Nehemiah 2

Nehemiah's Request to the King

An Expensive Vessel

When wine was served, I carried the wine and gave it to the king (Nehemiah 2:1)

This gold amphora (jar) was likely used for storing and pouring out wine at the royal court. It dates to 550-450 BC, quite close to the time of Nehemiah. The amphora was photographed at the Reza Abbasi Museum in Tehran.

Tombs of Jerusalem

The city, the place of my fathers’ tombs, lies desolate (Nehemiah 2:3).

The Mount of Olives, east of Jerusalem, has evidence of being a place of burial for the last four millennia. Most of the tombs seen in this photograph are from the last couple of centuries, but archaeologists have discovered many ancient tombs, including tomb monuments. Nehemiah’s reference to Jerusalem as “the place of my fathers’ tombs” does not imply or demand that the tombs he was thinking of were inside the city, though the tomb of the Davidic house apparently was (1 Kgs 2:10).

The Burnt Chamber

And its gates have been consumed by fire (Nehemiah 2:3).

Like the other buildings in this area of the City of David, the “Burnt Chamber” was built in the 7th century BC and was destroyed in 586. This building is so named because it showed such abundant evidence of the Babylonian destruction. In the massive conflagration, the wooden furniture was carbonized, leaving several feet of ash debris.


I said to the king, “If it please the king . . . please send me to Judah” (Nehemiah 2:5).

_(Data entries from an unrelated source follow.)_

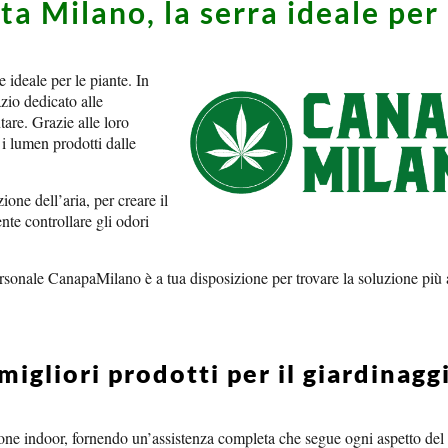
 Milano, la serra ideale per 
ideale per le piante. In
zio dedicato alle
are. Grazie alle loro
 i lumen prodotti dalle
one dell’aria, per creare il
te controllare gli odori
rsonale CanapaMilano è a tua disposizione per trovare la soluzione più a
igliori prodotti per il giardinagg
ne indoor, fornendo un’assistenza completa che segue ogni aspetto del c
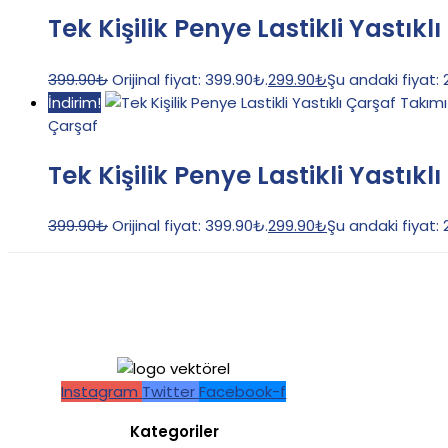
Tek Kişilik Penye Lastikli Yastıkl
399.90
₺
Orijinal fiyat: 399.90₺.
299.90
₺
Şu andaki fiyat:
İndirim!
Çarşaf
Tek Kişilik Penye Lastikli Yastıkl
399.90
₺
Orijinal fiyat: 399.90₺.
299.90
₺
Şu andaki fiyat:
Instagram
Twitter
Facebook-f
Kategoriler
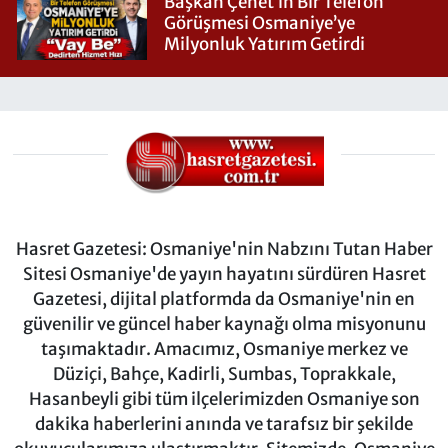
Başkan Çenet’in Bir Telefon
Görüşmesi Osmaniye’ye
Milyonluk Yatırım Getirdi
Hasret Gazetesi: Osmaniye'nin Nabzını Tutan Haber
Sitesi Osmaniye'de yayın hayatını sürdüren Hasret
Gazetesi, dijital platformda da Osmaniye'nin en
güvenilir ve güncel haber kaynağı olma misyonunu
taşımaktadır. Amacımız, Osmaniye merkez ve
Düziçi, Bahçe, Kadirli, Sumbas, Toprakkale,
Hasanbeyli gibi tüm ilçelerimizden Osmaniye son
dakika haberlerini anında ve tarafsız bir şekilde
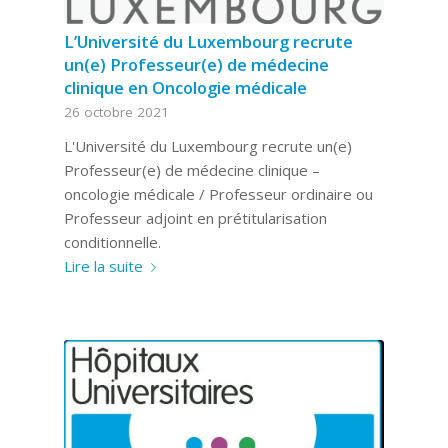
L’Université du Luxembourg recrute
un(e) Professeur(e) de médecine
clinique en Oncologie médicale
26 octobre 2021
L'Université du Luxembourg recrute un(e)
Professeur(e) de médecine clinique –
oncologie médicale / Professeur ordinaire ou
Professeur adjoint en prétitularisation
conditionnelle.
Lire la suite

At the time of Nehemiah, the former kingdom of Judah was the Persian province of “Yehud.” A variety of inscriptions and stamped jar handles with the name Yehud have been discovered at various sites in Israel. The inscription on this jar handle preserves the letters for “Yehud,” but they are arranged stylistically to fit within a circle.

A Royal Couple

Then the king replied, as the queen sat beside him, “How long will your journey be?” (Nehemiah 2:6)

The Assyrian king Ashurbanipal (669–627 BC) is shown reclining and drinking wine in his garden, surrounded by servants. The queen is seated at the feet of the reclining king. Women are rarely depicted in the art of Achaemenid Persia, but it is known from literary sources that the name of Artaxerxes I’s queen was Damaspia.